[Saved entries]
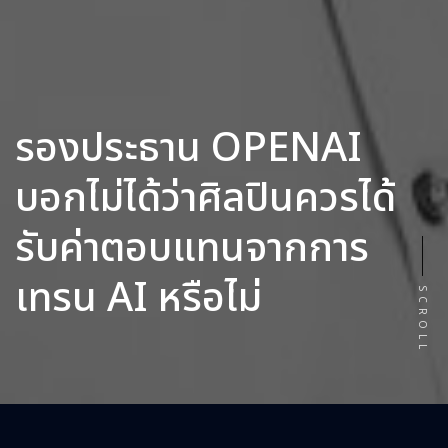
รองประธาน OPENAI
บอกไม่ได้ว่าศิลปินควรได้
รับค่าตอบแทนจากการ
เทรน AI หรือไม่
SCROLL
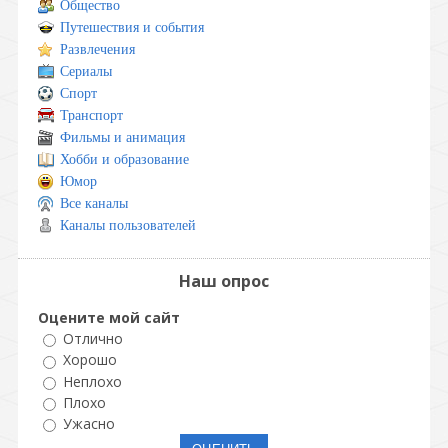
Общество
Путешествия и события
Развлечения
Сериалы
Спорт
Транспорт
Фильмы и анимация
Хобби и образование
Юмор
Все каналы
Каналы пользователей
Наш опрос
Оцените мой сайт
Отлично
Хорошо
Неплохо
Плохо
Ужасно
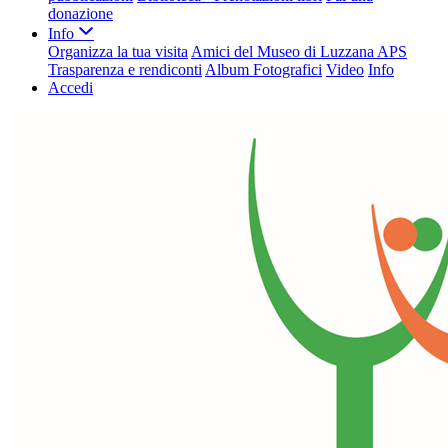
donazione
Info
Organizza la tua visita
Amici del Museo di Luzzana APS
Trasparenza e rendiconti
Album Fotografici
Video
Info
Accedi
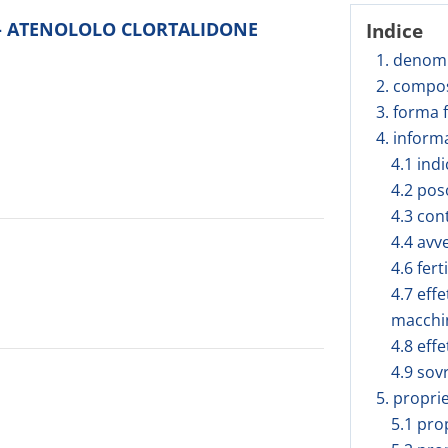
to - ATENOLOLO CLORTALIDONE
Indice
1. denomi
2. compos
3. forma 
4. inform
4.1 ind
4.2 pos
4.3 con
4.4 avv
4.6 fer
4.7 effe
macchi
4.8 effe
4.9 sov
5. propri
5.1 pro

PROBLEM REQUIREMENTS — Word for word, print every record, and leave out any picture.

RESPONSE TO THIS EXERCISE —
รองประธาน OPENAI
บอกไม่ได้ว่าศิลปินควรได้
รับค่าตอบแทนจากการ
เทรน AI หรือไม่
SCROLL
Общество
Путешествия и события
Развлечения
Сериалы
Спорт
Транспорт
Фильмы и анимация
Хобби и образование
Юмор
Все каналы
Каналы пользователей
Наш опрос
Оцените мой сайт
Отлично
Хорошо
Неплохо
Плохо
Ужасно
donazione
Info
Organizza la tua visita
Amici del Museo di Luzzana APS
Trasparenza e rendiconti
Album Fotografici
Video
Info
Accedi
to - ATENOLOLO CLORTALIDONE
Indice
1. denomi
2. compos
3. forma 
4. inform
4.1 ind
4.2 pos
4.3 con
4.4 avv
4.6 fer
4.7 effe
macchi
4.8 effe
4.9 sov
5. propri
5.1 pro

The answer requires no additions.